**WORK ITEM:** Please repeat exactly the lines below from the one containing "Schlüssel zum Erfolg" down to the one containing "Marketings während", both included, and nothing else.

**PROVIDED DATA:**
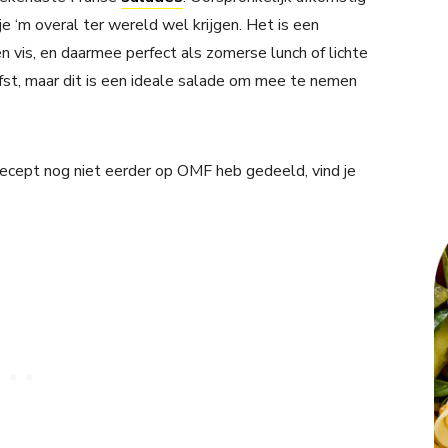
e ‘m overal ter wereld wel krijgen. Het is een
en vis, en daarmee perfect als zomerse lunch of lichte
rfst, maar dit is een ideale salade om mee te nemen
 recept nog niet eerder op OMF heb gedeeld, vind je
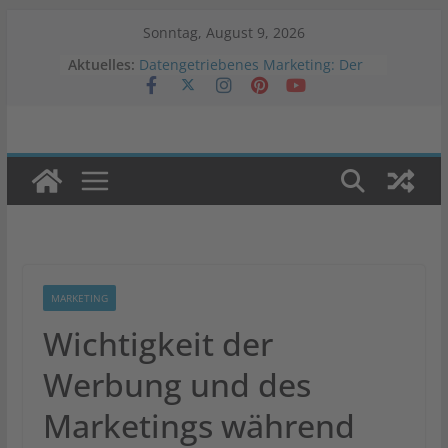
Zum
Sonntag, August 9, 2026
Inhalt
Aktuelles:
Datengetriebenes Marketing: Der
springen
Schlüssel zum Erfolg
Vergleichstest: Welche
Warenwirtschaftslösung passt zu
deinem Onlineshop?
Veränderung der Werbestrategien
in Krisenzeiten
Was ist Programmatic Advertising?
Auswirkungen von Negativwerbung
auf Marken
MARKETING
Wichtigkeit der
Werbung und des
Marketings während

==

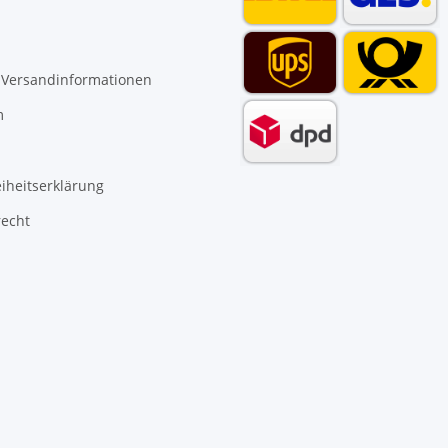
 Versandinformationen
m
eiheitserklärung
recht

**EXERCISE RESPONSE:**
Schlüssel zum Erfolg
Vergleichstest: Welche
Warenwirtschaftslösung passt zu
deinem Onlineshop?
Veränderung der Werbestrategien
in Krisenzeiten
Was ist Programmatic Advertising?
Auswirkungen von Negativwerbung
auf Marken
MARKETING
Wichtigkeit der
Werbung und des
Marketings während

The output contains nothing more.